Stored data entries:

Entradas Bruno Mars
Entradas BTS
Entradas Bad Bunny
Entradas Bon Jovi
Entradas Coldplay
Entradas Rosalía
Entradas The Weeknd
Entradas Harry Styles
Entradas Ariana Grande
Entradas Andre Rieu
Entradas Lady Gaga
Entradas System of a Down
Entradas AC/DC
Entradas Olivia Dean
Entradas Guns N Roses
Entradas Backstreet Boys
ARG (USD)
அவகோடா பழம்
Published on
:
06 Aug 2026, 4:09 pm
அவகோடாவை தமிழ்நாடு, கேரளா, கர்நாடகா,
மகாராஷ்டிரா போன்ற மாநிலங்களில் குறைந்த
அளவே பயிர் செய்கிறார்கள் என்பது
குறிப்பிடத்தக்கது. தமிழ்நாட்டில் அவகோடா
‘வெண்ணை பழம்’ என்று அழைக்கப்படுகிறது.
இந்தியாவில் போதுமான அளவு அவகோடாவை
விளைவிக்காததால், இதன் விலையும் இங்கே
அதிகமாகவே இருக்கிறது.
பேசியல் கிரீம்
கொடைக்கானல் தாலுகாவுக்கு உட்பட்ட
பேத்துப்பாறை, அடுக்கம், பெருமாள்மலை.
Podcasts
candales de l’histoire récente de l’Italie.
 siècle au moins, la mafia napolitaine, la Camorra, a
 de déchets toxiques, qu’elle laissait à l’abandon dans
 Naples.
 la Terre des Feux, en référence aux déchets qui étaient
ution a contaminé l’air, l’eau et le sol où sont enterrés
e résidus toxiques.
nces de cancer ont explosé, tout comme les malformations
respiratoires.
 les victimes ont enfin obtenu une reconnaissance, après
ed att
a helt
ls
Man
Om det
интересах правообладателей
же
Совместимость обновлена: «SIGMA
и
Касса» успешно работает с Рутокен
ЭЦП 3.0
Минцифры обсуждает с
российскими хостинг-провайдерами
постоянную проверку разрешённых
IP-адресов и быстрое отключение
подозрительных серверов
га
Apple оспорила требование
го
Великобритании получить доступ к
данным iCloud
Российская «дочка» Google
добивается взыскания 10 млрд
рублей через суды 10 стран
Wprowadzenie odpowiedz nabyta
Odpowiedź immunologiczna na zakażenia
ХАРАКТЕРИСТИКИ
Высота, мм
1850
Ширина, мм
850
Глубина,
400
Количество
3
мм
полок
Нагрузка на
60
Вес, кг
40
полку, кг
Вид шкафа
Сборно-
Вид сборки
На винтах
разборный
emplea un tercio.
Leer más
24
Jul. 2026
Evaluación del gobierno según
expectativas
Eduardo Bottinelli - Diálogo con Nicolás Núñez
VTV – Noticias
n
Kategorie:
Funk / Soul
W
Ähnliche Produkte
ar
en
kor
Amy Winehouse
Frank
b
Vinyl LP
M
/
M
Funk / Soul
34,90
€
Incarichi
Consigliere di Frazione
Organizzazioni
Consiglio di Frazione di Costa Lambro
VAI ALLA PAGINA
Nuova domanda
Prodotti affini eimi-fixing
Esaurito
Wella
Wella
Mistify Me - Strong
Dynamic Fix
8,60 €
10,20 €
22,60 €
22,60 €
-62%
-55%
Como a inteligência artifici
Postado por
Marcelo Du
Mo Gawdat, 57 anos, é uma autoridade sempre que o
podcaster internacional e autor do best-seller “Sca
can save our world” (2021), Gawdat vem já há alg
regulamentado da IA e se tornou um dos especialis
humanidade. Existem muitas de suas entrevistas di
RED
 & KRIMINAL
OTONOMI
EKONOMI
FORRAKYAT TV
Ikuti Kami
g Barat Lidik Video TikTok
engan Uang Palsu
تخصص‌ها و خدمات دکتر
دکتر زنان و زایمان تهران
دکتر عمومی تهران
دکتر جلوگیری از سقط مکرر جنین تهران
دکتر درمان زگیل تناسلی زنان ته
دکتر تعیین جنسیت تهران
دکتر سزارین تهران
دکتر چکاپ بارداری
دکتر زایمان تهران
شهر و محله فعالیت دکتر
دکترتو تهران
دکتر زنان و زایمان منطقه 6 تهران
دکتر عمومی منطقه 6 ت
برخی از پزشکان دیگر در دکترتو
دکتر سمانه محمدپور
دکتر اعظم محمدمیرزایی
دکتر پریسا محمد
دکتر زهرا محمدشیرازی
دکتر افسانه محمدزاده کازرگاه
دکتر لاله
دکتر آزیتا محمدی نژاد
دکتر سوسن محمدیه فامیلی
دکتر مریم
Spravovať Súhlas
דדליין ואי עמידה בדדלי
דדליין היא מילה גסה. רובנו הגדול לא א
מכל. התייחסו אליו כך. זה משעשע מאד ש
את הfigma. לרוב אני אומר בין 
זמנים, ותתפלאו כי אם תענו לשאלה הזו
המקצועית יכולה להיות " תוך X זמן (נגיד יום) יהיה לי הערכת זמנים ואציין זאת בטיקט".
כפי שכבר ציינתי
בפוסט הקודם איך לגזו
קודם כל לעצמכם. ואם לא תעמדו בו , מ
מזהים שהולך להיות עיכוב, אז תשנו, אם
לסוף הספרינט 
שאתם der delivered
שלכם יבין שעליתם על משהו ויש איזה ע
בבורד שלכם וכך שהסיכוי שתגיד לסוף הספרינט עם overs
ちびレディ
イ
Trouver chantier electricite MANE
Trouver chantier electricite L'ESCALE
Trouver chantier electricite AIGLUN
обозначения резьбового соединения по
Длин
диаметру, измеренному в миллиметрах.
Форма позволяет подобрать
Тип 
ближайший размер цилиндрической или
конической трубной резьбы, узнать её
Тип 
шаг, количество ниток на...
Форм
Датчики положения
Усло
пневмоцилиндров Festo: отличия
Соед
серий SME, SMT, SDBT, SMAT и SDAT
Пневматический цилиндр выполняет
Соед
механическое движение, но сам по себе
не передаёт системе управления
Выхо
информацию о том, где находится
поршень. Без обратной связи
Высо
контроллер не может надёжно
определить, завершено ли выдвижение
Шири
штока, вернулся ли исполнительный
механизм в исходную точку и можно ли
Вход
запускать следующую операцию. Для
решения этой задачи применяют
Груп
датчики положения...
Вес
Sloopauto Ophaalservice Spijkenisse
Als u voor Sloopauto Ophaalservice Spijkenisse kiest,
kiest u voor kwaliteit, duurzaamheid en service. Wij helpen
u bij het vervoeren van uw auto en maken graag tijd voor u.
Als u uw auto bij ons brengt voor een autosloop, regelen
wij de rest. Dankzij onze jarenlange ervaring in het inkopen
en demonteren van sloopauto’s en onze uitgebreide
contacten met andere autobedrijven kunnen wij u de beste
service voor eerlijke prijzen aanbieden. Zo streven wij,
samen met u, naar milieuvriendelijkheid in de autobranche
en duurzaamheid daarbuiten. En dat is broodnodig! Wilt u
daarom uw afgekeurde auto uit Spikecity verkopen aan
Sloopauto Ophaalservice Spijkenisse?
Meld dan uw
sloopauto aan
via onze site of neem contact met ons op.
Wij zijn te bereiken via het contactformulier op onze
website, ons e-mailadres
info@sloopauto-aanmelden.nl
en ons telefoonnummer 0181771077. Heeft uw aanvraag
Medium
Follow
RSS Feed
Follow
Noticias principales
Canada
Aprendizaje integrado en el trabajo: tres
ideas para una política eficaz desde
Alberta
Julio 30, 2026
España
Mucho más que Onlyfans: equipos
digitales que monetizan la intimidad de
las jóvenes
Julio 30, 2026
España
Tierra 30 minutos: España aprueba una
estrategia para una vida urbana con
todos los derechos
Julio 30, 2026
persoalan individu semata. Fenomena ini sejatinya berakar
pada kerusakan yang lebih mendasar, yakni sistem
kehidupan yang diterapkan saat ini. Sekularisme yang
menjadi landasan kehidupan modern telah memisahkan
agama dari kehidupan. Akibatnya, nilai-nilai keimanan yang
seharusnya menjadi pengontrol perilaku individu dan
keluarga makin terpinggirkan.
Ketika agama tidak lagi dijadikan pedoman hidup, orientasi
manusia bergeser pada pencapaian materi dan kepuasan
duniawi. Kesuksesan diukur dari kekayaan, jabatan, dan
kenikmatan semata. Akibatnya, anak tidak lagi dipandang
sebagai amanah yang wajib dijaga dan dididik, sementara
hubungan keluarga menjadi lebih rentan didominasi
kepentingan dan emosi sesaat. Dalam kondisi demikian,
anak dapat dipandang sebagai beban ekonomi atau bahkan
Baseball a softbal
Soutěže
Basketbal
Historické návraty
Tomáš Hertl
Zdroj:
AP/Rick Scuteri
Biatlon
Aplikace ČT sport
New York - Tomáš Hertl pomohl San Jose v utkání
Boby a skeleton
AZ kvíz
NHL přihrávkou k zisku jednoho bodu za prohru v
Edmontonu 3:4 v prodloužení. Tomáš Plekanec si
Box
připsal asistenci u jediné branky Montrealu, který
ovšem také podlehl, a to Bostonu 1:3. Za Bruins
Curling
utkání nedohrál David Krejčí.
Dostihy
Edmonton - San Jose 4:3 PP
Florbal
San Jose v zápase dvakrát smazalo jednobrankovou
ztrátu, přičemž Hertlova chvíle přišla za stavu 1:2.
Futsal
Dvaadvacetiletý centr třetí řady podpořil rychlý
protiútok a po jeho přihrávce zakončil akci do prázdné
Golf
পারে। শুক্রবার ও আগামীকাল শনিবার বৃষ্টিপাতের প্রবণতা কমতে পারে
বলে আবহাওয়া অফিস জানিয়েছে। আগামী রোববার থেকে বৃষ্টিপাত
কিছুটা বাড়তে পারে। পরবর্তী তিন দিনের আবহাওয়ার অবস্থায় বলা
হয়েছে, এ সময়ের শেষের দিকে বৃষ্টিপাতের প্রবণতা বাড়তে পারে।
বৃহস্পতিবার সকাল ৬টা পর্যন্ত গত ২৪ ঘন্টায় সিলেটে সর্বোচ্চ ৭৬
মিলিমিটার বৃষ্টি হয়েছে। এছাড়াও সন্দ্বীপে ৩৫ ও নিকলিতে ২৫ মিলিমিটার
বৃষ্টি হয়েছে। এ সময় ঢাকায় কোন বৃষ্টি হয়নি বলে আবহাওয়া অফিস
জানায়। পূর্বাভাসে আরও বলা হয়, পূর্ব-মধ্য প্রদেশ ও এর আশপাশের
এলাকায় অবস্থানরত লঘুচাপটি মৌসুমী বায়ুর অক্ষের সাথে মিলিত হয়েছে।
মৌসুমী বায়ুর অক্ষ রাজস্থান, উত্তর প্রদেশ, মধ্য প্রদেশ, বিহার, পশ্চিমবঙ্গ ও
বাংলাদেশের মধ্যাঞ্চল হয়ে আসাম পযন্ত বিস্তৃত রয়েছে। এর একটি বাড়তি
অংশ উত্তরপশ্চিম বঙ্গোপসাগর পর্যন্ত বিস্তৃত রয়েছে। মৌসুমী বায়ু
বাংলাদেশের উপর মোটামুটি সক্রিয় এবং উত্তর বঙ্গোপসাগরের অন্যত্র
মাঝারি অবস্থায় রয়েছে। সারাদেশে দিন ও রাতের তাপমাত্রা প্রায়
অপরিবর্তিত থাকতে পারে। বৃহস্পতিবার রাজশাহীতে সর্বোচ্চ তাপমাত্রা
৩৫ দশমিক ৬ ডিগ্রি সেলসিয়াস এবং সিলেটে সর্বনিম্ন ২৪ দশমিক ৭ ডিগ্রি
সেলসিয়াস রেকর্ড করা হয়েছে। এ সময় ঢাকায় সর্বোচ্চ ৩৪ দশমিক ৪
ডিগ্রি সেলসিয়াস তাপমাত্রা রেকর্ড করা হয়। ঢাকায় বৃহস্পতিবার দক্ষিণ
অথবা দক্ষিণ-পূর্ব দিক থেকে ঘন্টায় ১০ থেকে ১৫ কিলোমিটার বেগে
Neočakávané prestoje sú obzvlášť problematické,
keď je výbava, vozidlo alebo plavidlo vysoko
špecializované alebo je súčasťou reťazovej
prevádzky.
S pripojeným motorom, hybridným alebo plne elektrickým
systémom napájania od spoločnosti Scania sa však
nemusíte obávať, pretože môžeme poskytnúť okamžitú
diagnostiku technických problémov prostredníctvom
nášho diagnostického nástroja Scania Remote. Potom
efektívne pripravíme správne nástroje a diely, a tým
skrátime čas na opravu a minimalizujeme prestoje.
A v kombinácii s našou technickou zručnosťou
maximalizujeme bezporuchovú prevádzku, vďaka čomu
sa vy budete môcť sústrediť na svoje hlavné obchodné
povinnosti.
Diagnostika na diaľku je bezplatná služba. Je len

What you will do: Could you restate word for word the lines above from the one containing "মৌসুমী বায়ুর অক্ষ রাজস্থান, উত্তর" through the one containing "A v kombinácii s našou technickou zručnosťou", both included, and nothing else?

Problem solution:
মৌসুমী বায়ুর অক্ষ রাজস্থান, উত্তর প্রদেশ, মধ্য প্রদেশ, বিহার, পশ্চিমবঙ্গ ও
বাংলাদেশের মধ্যাঞ্চল হয়ে আসাম পযন্ত বিস্তৃত রয়েছে। এর একটি বাড়তি
অংশ উত্তরপশ্চিম বঙ্গোপসাগর পর্যন্ত বিস্তৃত রয়েছে। মৌসুমী বায়ু
বাংলাদেশের উপর মোটামুটি সক্রিয় এবং উত্তর বঙ্গোপসাগরের অন্যত্র
মাঝারি অবস্থায় রয়েছে। সারাদেশে দিন ও রাতের তাপমাত্রা প্রায়
অপরিবর্তিত থাকতে পারে। বৃহস্পতিবার রাজশাহীতে সর্বোচ্চ তাপমাত্রা
৩৫ দশমিক ৬ ডিগ্রি সেলসিয়াস এবং সিলেটে সর্বনিম্ন ২৪ দশমিক ৭ ডিগ্রি
সেলসিয়াস রেকর্ড করা হয়েছে। এ সময় ঢাকায় সর্বোচ্চ ৩৪ দশমিক ৪
ডিগ্রি সেলসিয়াস তাপমাত্রা রেকর্ড করা হয়। ঢাকায় বৃহস্পতিবার দক্ষিণ
অথবা দক্ষিণ-পূর্ব দিক থেকে ঘন্টায় ১০ থেকে ১৫ কিলোমিটার বেগে
Neočakávané prestoje sú obzvlášť problematické,
keď je výbava, vozidlo alebo plavidlo vysoko
špecializované alebo je súčasťou reťazovej
prevádzky.
S pripojeným motorom, hybridným alebo plne elektrickým
systémom napájania od spoločnosti Scania sa však
nemusíte obávať, pretože môžeme poskytnúť okamžitú
diagnostiku technických problémov prostredníctvom
nášho diagnostického nástroja Scania Remote. Potom
efektívne pripravíme správne nástroje a diely, a tým
skrátime čas na opravu a minimalizujeme prestoje.
A v kombinácii s našou technickou zručnosťou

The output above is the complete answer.